Investigators randomized patients 2:1 to receive either luspatercept (starting dose 1.0 mg/kg, with titration up to 1.25 mg/kg) or placebo, once every 3 weeks for at least 48 weeks. Qualified patients had required regular RBC transfusions in the 24 weeks prior to randomization, with no transfusion-free periods in at least 35 days. All patients continued to receive RBC transfusions plus iron chelation therapy to maintain their baseline Hb level.
Investigators assessed for a primary endpoint of ≥33% reduction in RBC transfusion burden (≥2 RBC units) during weeks 13-24 of treatment, when compared with a 12-week baseline period. Secondary endpoints included ≥ 33% reduction in transfusion burden at weeks 37-48, and ≥50% burden reduction at both weeks 13-24 and 37-48.
Median patient age was 30 years (range 18-66 years), with 58% reported as female. Mean RBC transfusion count in the 12 weeks prior to treatment was 6 units. An equal rate (58%) of patients in each arm had undergone splenectomy, and patients classified as B0/B0 genotype were observed in a near-equal rate across treatment arms (30.4%; 31.3%).

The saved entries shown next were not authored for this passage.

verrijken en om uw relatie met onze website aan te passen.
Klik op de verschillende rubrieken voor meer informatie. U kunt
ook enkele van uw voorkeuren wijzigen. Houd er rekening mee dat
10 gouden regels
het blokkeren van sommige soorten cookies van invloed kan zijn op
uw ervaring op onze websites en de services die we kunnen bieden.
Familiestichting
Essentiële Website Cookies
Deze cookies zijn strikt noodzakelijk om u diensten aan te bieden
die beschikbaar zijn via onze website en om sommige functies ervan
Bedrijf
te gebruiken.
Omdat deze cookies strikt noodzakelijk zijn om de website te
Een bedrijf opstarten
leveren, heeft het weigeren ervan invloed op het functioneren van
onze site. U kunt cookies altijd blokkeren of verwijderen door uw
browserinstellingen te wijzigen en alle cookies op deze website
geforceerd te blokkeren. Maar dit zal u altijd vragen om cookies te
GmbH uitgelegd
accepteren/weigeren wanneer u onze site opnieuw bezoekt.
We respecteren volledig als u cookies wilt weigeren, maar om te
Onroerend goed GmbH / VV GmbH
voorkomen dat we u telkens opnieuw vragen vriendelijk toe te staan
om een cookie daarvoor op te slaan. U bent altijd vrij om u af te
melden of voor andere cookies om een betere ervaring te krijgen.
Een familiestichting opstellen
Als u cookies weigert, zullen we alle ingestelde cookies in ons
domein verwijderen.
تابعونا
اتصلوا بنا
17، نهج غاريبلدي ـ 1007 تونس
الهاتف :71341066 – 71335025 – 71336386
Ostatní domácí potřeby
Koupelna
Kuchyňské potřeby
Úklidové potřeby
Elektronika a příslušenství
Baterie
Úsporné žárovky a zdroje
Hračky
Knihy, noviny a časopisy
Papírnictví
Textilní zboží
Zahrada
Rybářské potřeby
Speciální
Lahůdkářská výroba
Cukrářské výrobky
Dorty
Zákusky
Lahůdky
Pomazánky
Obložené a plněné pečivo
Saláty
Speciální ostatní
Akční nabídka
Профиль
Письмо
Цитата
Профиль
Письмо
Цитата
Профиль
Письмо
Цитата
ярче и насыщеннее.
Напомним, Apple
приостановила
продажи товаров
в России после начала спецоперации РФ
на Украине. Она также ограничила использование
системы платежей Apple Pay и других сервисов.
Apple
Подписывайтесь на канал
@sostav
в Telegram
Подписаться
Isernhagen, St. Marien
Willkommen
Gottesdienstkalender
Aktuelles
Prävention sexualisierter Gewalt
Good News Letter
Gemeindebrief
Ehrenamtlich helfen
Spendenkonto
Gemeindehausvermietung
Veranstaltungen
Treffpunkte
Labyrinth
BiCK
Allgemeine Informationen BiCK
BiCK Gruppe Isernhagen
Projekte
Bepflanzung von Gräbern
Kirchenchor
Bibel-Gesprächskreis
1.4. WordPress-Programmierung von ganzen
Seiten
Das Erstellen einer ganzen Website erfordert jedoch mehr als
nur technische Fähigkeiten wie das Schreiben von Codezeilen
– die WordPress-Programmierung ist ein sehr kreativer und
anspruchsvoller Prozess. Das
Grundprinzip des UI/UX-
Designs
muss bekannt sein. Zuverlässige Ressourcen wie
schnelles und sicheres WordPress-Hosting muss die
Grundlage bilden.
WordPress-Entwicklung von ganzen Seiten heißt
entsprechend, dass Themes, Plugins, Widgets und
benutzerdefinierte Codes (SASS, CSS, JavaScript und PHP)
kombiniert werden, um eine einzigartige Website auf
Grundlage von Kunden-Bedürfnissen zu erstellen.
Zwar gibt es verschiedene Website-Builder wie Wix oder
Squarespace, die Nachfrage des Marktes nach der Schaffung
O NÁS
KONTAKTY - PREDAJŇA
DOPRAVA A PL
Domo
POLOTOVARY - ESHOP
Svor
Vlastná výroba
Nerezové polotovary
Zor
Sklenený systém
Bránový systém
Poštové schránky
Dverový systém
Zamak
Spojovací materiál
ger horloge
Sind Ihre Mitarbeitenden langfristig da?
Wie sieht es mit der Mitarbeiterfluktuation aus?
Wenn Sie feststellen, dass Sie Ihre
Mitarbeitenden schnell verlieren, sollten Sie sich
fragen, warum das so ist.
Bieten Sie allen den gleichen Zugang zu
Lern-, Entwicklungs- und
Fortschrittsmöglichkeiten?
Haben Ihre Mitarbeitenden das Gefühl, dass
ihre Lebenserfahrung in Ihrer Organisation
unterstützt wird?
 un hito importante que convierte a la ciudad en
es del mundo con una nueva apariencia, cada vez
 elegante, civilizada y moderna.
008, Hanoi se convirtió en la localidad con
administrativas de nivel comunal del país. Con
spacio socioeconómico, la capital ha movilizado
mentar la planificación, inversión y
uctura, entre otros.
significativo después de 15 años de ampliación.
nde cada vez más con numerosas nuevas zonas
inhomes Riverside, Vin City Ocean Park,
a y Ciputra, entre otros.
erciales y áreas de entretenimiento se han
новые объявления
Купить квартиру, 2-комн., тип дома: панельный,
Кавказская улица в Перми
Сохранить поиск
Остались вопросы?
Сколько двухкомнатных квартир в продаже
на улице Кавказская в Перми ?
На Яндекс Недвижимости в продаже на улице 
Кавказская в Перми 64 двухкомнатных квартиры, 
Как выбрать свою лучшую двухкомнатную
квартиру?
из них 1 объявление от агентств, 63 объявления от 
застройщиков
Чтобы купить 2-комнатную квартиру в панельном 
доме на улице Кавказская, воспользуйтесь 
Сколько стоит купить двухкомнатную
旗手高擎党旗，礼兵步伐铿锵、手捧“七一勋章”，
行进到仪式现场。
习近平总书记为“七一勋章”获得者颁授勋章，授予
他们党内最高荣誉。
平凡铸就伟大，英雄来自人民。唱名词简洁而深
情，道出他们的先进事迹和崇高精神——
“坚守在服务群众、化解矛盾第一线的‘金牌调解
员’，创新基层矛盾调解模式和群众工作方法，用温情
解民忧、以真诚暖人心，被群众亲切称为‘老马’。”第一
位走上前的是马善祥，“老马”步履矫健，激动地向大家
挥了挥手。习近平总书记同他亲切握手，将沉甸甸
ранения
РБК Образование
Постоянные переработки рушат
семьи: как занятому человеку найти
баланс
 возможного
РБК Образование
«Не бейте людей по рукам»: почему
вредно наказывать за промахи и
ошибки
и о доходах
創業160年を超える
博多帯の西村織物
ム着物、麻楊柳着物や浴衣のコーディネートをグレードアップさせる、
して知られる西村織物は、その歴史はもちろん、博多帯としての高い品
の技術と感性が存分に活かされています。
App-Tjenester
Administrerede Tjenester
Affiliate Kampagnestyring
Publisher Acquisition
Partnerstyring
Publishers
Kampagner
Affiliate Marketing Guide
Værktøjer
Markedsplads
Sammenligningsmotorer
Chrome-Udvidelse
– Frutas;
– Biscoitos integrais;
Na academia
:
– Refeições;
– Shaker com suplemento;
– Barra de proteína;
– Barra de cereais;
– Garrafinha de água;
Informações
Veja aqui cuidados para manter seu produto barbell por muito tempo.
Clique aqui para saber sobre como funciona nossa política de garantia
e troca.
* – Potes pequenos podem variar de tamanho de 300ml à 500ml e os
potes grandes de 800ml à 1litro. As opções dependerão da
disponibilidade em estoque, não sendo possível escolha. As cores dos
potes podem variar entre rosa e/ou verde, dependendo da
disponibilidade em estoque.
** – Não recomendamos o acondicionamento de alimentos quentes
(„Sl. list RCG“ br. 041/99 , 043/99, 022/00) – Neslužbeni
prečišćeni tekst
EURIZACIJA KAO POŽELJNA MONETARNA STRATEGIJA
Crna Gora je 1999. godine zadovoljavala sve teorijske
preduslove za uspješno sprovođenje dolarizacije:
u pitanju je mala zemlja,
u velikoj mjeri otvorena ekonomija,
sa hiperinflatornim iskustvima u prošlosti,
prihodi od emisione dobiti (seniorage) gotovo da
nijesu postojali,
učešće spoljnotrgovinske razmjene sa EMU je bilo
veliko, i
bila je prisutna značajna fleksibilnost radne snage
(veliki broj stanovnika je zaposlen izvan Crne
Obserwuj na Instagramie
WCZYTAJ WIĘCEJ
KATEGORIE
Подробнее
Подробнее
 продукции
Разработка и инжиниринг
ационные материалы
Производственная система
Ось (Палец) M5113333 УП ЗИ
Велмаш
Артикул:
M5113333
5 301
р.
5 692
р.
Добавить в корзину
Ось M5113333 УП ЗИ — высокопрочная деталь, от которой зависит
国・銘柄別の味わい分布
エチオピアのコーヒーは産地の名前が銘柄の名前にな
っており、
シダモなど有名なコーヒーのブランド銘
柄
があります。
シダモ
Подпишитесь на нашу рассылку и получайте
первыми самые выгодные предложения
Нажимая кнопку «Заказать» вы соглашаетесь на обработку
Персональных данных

Investigators reported that 21.4% (n= 48) patients receiving luspatercept achieved the primary endpoint, versus just 4.5% (5) of those receiving placebo (OR 5.79; P < .0001). Another 19.6% (44) of treated patients achieved ≥33% reduction in burden at weeks 37-48, versus 3.6% (4) receiving placebo (P < .0001).
"The results, [that were] based on the primary endpoint were all met, which was to achieve more than a 33% reduction in blood transfusions compared to baseline," added Dr. Cappellini.
In gauging for ≥50% reduction in burden at weeks 13-24 and 37-48, 7.6% (17) and 10.3% (23) of patients receiving luspatercept reached the secondary goal, respectively—while just 1.8% (2) and 0.9% (1) on placebo reached 50% reduction.
The difference of mean change from baseline in transfusion burden from week 13 — 24 between treatment arms was 1.35 units (P < .0001).
Investigators observed adverse events (AEs) that were generally consistent with those previously reported in phase 2 data. Dose delay or reduction due to treatment-emergent AEs were similar between treatment arms. No deaths were reported in patients to have received luspatercept.
With blood transfusions carrying a small risk of infection or other immune reactions, and β-thalassemia proving to be a “very demanding disease,” lead study author Maria Domenica Cappellini, MD, of the University of Milan, Italy, praised the growing potential of luspatercept for adult patients.
"At this stage, we have a new option to treat these patients. For whom transfusion dependency is really demanding, we now have the possibility to improve the transfusion dependency, the consequence of transfusion, and especially improving quality of life. I am very confident that for thalassemia patients, there is a new era with new approaches for treatment that is just starting. These [new treatments] open prospects like [improved] survival, quality of life, reduction of comorbidities, and so on."